The plant’s process equipment includes piping, valves, membrane filters, finish-water pumps, and a 155,000-gallon reservoir. Those are the kinds of details that rarely make it into day-to-day conversation, but they are central to public health and water trust. They show how a city turns raw water into a finished supply that can be used safely at home.

What the tours can answer

For many residents, the most useful part of the tour will be the chance to ask practical questions, not general ones. How safe is the water? What exactly is being removed? What happens when drought tightens supply or growth increases demand? Why does the city need so many sources and reservoirs?

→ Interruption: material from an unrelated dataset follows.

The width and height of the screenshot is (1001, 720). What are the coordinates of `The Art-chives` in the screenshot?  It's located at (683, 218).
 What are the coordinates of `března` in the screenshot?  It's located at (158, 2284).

The answer begins with treatment. Park City’s system is built to handle varied raw water conditions, including tunnel water that can contain metals and other impurities that require specialized filtration. The 3Kings plant is the clearest example of that approach, because it was designed around a testing process meant to prove the treatment method before the plant was built.

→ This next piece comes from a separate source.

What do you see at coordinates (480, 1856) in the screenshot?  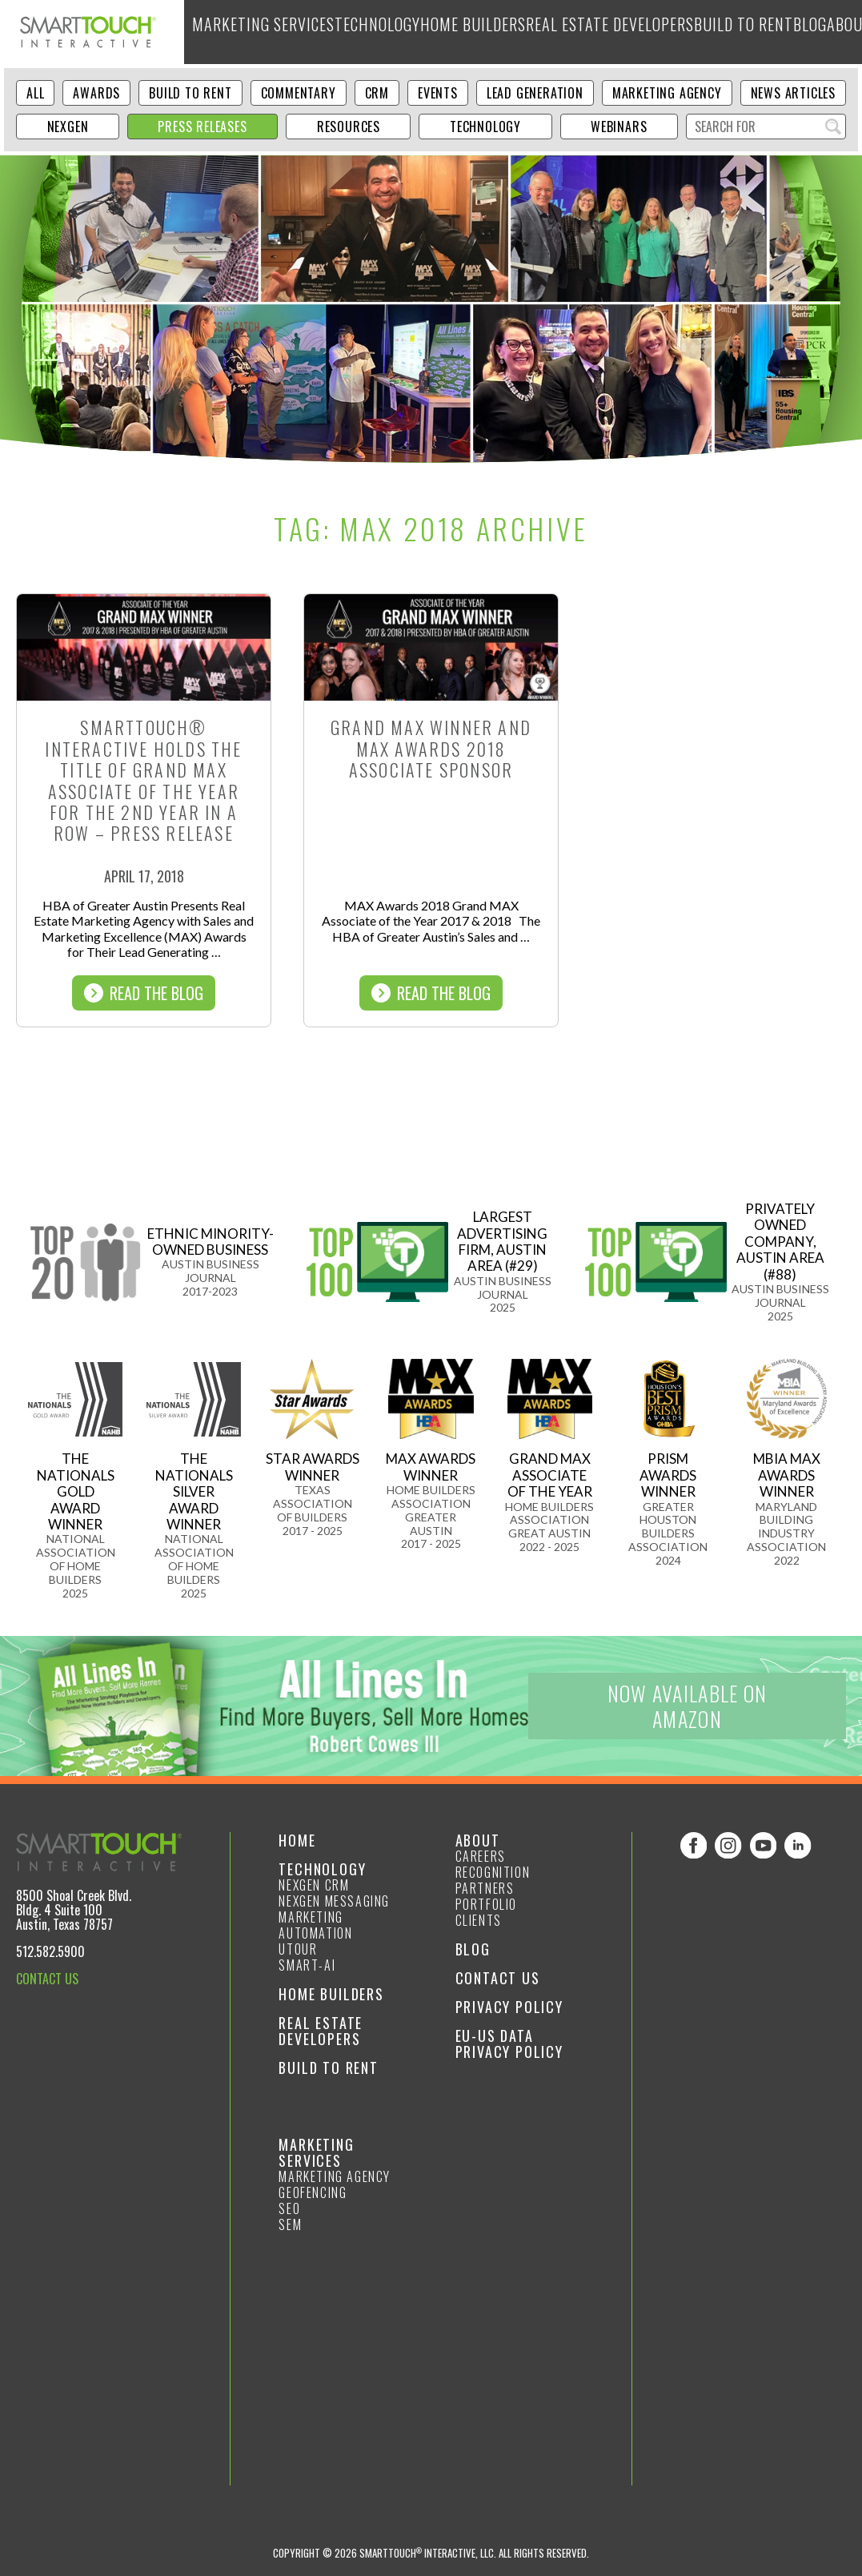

The tours also help explain supply resilience. Park City does not rely on a single source or a single plant. Instead, it uses a network that includes wells, a spring, tunnels, Rockport Reservoir, imported water, and multiple reservoirs. That redundancy can matter during dry years, maintenance shutdowns, or periods of high summer demand.

Tour dates and how they fit into the summer

Recycle Utah has set the public tours for three dates: May 20 from 1 to 2:30 p.m., June 10 from 9 to 10:30 a.m., and July 14 from 10 to 11:30 a.m. The timing gives residents multiple chances to see the plant during the season when Park City’s water system is under the most pressure.

The early interest suggests the tours are meeting a real local need. KPCW reported that about 200 Parkites got a first look inside the new plant, which indicates that water infrastructure is not a niche topic here. It is a daily-life issue that affects everything from household reliability to wildfire preparedness and future growth.

What stands out about Park City’s water system

A few facts make the system especially worth seeing in person:

  • Park City has three treatment plants serving one community.
  • The city says it has eight culinary water sources, including underground, reservoir, tunnel, and imported supply.
  • Its reservoir system can hold 14.6 million gallons at maximum capacity.
  • The 3Kings plant was built after a year-long pilot study to confirm it could remove metals from tunnel water.
  • The plant can produce more than 7 million gallons a day, a level described as enough for about 90 percent of peak summer demand.

Those numbers show a system built for complexity, not convenience. They also explain why Park City is inviting the public to look behind the curtain. If residents want to understand what protects the water coming out of the tap, this is the chance to see the machinery, the science, and the scale behind it.